> YOUR GOAL
Of all the entries below, retype only the lines from the one with "Flammable Solids" through the one with "Training Guides", exactly as they appear.

[Data excerpts]
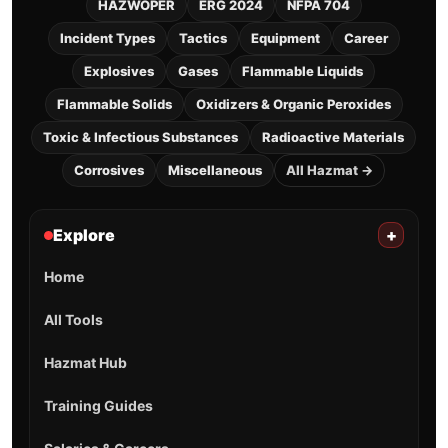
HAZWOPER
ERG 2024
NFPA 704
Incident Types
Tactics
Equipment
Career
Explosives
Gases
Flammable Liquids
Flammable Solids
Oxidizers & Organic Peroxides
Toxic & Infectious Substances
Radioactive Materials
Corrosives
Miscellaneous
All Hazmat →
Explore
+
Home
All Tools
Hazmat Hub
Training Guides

--

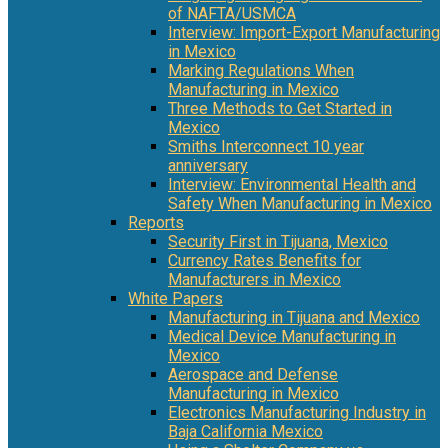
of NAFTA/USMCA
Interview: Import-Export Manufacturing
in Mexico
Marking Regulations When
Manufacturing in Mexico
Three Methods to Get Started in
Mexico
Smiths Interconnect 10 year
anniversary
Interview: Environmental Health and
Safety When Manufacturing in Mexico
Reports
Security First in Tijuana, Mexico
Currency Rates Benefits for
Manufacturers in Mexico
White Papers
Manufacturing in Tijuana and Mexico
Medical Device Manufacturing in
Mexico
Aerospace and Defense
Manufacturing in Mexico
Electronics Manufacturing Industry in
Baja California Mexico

> RESPONSE BOX
Flammable Solids
Oxidizers & Organic Peroxides
Toxic & Infectious Substances
Radioactive Materials
Corrosives
Miscellaneous
All Hazmat →
Explore
+
Home
All Tools
Hazmat Hub
Training Guides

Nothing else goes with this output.